There are a lot of words to describe who I am, but right now I am a grandma who loves her one and only grandson more than she can say.  I look at the absolutely cutest two year old in the world and I wonder what kind of world he will come to adulthood in.  I recall that I was born during the Second Great War.  We forget that in 1943 the Americans didn't know we were going to win.  They had lost half of the Pacific fleet at Pearl Harbor.  They had lost battle after battle.  My father had already been drafted and was sent to Italy to fight.  There was no guarantee he would come back. 

The deaths we see in Iraq and Afghanistan are minor compared to the deaths in that war.  But I see the raging left giving aid and comfort to the enemies of this great nation and I wonder what kind of world they are making for my grandson. 
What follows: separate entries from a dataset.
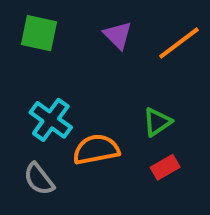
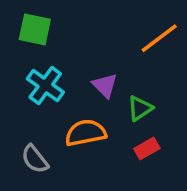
purple triangle: (118, 35) -> (105, 86), moved
cyan cross: (51, 120) -> (45, 86), moved

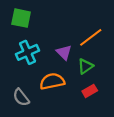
orange line: (159, 38) -> (91, 37), moved
cyan cross: (45, 86) -> (28, 52), turned 30

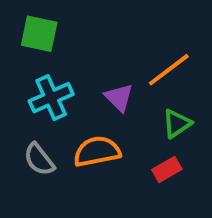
green triangle: (85, 66) -> (177, 124), moved
gray semicircle: (21, 97) -> (39, 159), moved

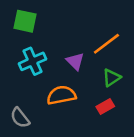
gray semicircle: (39, 159) -> (20, 118), moved

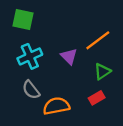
orange semicircle: (61, 95) -> (56, 106), moved
gray semicircle: (20, 118) -> (31, 90), moved

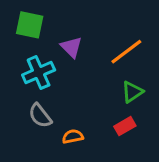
purple triangle: (69, 56) -> (71, 47), moved
orange semicircle: (56, 106) -> (73, 136), size x0.6

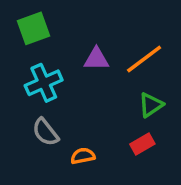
green square: (30, 25) -> (34, 28), turned -32
purple triangle: (71, 47) -> (96, 59), moved, turned -45

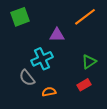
orange line: (144, 59) -> (85, 17), moved
cyan cross: (44, 83) -> (42, 59), moved

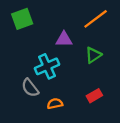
green triangle: (89, 62) -> (93, 55), moved

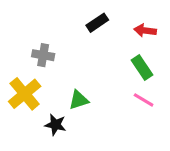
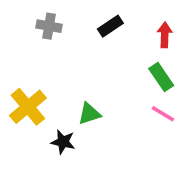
red arrow: (145, 30) -> (165, 35), turned 85
gray cross: (43, 55) -> (49, 26), moved

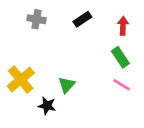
green triangle: (89, 114) -> (67, 85), turned -30

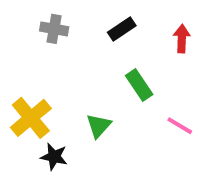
green rectangle: (120, 57) -> (139, 85), moved
black star: (47, 106) -> (54, 157), moved

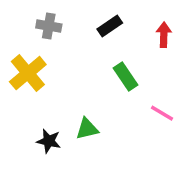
yellow cross: (31, 118) -> (28, 73), moved
green triangle: (99, 126) -> (87, 129), moved, turned 35

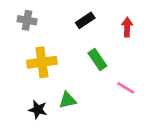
gray cross: (49, 26) -> (27, 20), moved
yellow cross: (28, 73) -> (42, 62), moved, turned 32

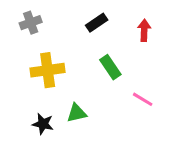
gray cross: (27, 20) -> (31, 23), turned -30

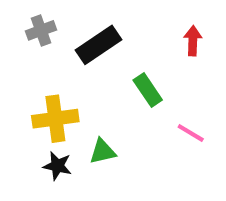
black rectangle: (97, 23) -> (98, 45), moved, size x1.5
yellow cross: (48, 70) -> (55, 119), moved

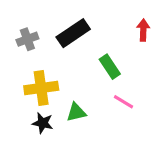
gray cross: (41, 30) -> (27, 39), moved
pink line: (191, 133) -> (123, 102), moved

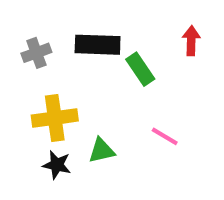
black rectangle: (73, 33) -> (98, 45), turned 36
green rectangle: (110, 67) -> (140, 69), moved

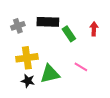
red arrow: (191, 41) -> (94, 29), moved
green triangle: (102, 151) -> (50, 74), size x1.5

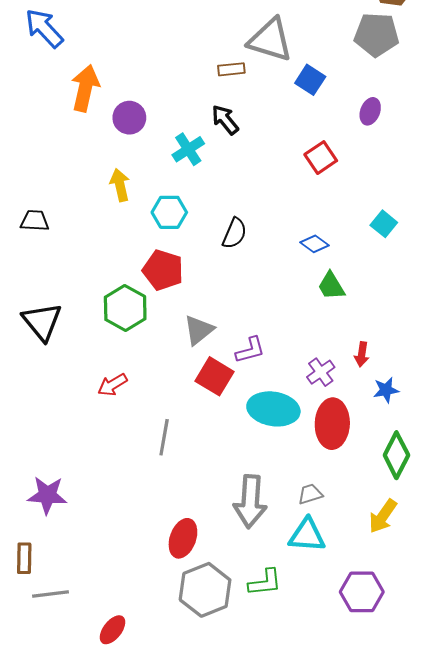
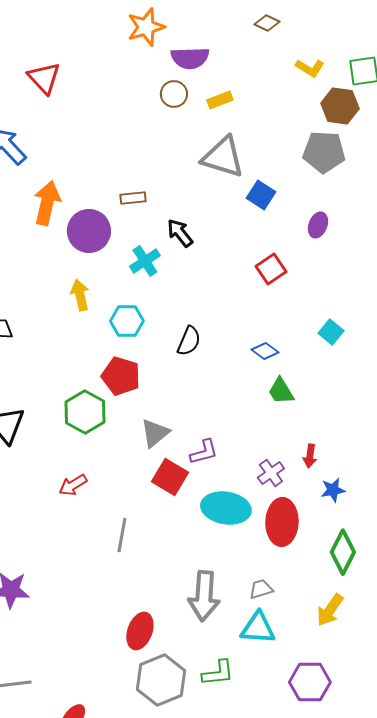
brown rectangle: (231, 69) -> (133, 198), moved
purple circle: (129, 118) -> (89, 231), size x1.4

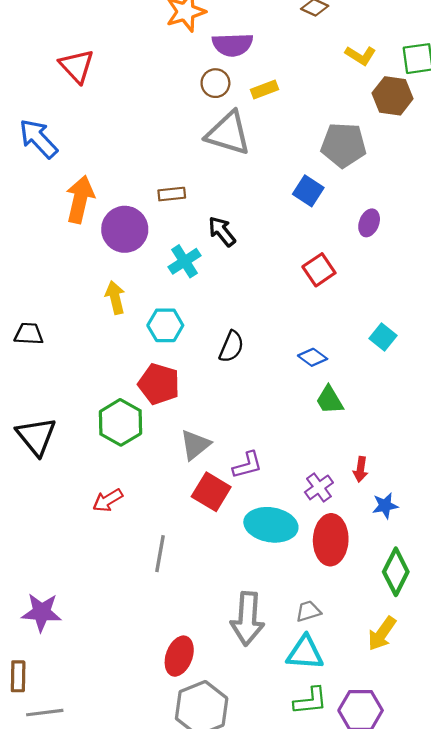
gray pentagon: (324, 152) -> (343, 145), moved
gray triangle: (223, 157) -> (228, 133), moved
green L-shape: (218, 673) -> (310, 701), moved

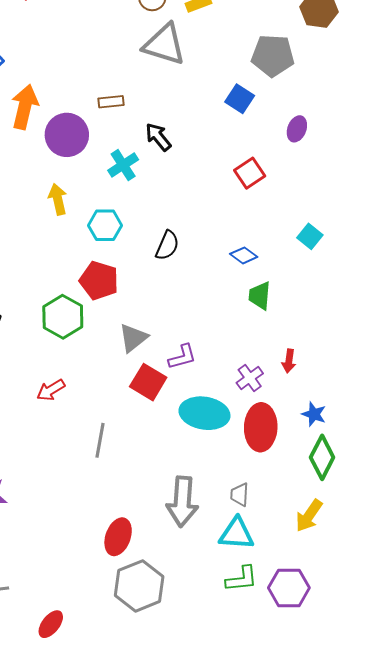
green trapezoid: (330, 400) -> (260, 296), turned 36
blue star: (385, 506) -> (314, 414), moved, turned 30
gray trapezoid: (308, 611) -> (240, 495), turned -70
While getting rid of old files today I came across a file on which my former secretary, and niece, had written the then new address of her childhood friend, then in the army in Iraq.  Sgt Milton Monzon Jr., died July 24, 2005 in Bagdad from an I. E. D. exploding under his Bradley Armored Vehicle. 

His mother was devastated by his death.  His father was brave and told us all how much he loved his country and how much he belived in what he was fighting for.  Will that war spread and still be going on when my grandson is old enough to fight?

The willful ignorance of the left, the dillydallying in Europe, all the gameplaying of the Russians all add up to another conflagration. 

Are we in the "phony war"-- that time period after war had been declared but Hitler had not yet invaded France? 

Will we ever learn that you can't negotiate with madmen?  A grandmother wants to know.